Basket is complete disassembled:


Basket disassembly by Scott, on Flickr

What's left:


Basket disassembly by Scott, on Flickr

The two staves under the levers that hold the two halves of the basket were in place with these studs:


Basket disassembly by Scott, on Flickr
They don't move at all. Not sure how they're attached. I'm thinking they'll be cut and drilled out, holes tapped, and new bolts will thread directly in place.


----------



## stickman (Oct 30, 2020)

Maybe they put those studs in like a rivet.


----------



## CDrew (Oct 30, 2020)

Bliorg said:


> Thanks @balatonwine.
> 
> I had about decided on just going with the Presque Isle stuff and squashing the chemist and ChE in me, when I started pondering surface preparation of the cast iron to ready for whatever paint I ultimately went with (all this still pending the powder coating quote I've yet to receive). Joined a metalworking forum as metallurgy is not my strength. Described the current condition and age of the iron, and that it is completely rust free. One of the replies I got, that was borne out by some further research, is the tannic acid and iron react to form an insoluble, inert complex, iron tannate. Which is also the basis of several "rust killers" on the market. Which is also why iron nails stain oak lumber (which, drat, I knew in a previous life). Tannins react with a couple oxidative states of iron to product this compound, which create a blue/black coating on the metal, which stops any corrosion. And, from what I've been able to find, effectively passivates the iron. The comment I got on the metalworking forum also suggested that, to remove that layer would require substantial material removal from the press.
> 
> So, my plan now is to wash the iron thoroughly, maybe coat the head with Boeshield just to help lubricate and protect it, clean the threaded section of the screw and lubricate lightly with some kind of food safe lubricant (McMaster Carr is good for that), and rebuild the basket with quartered white oak. I may get fancy and fume the oak and finish with pure tung oil, which dries to a hard, food safe finish. But the plan now is to leave the iron in its current state, and I'm pretty confident that the tannate, and what I expect will be reasonable residence times through the press, will keep me on the good side of any iron leaching.

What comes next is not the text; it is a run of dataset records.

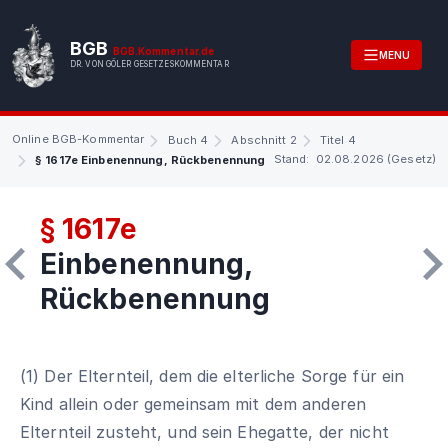
BGB
BGB.Kommentar.de
MENU
DR. VON GÖLER GESETZESKOMMENTAR
Online BGB-Kommentar
Buch 4
Abschnitt 2
Titel 4
Stand: 02.08.2026 (Gesetz)
§ 1617e Einbenennung, Rückbenennung
§ 1617e
Einbenennung,
Rückbenennung
(1) Der Elternteil, dem die elterliche Sorge für ein
Kind allein oder gemeinsam mit dem anderen
Elternteil zusteht, und sein Ehegatte, der nicht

I like all of this. Great project, interesting chemistry too. I'd love to see you NOT paint or powdercoat the press. Of the two, only powdercoat would be acceptable-LOL.

Other products passivate cast iron too, like phosphoric acid. Given the active ingredient in Star San is phosphoric acid, I think you're good on many levels. And I'll have to look up the Iron Tannate. That sounds great. And that beautiful 100 year patina should be preserved. I love too that the press plates are cast also. In the day, they went to a lot of trouble to build the press the way it is.

So next fall, you'll have a relic of the past to use in the present for it's intended purpose. That is excellent. This press still has all it's parts. THe plates, the bands, and even the ratchet prawls, which really have not changed much in 100 years.

And one other thing. The Tung oil is a good choice for the oak. Real tung oil, like the stuff from Lee Valley. I rehandled a bunch of our kitchen knives and use Tung oil as the finish. Holds up great to food and washing. I'm not sure how it would hold up to wine, but probably pretty well. It would be a good thing to test and then know.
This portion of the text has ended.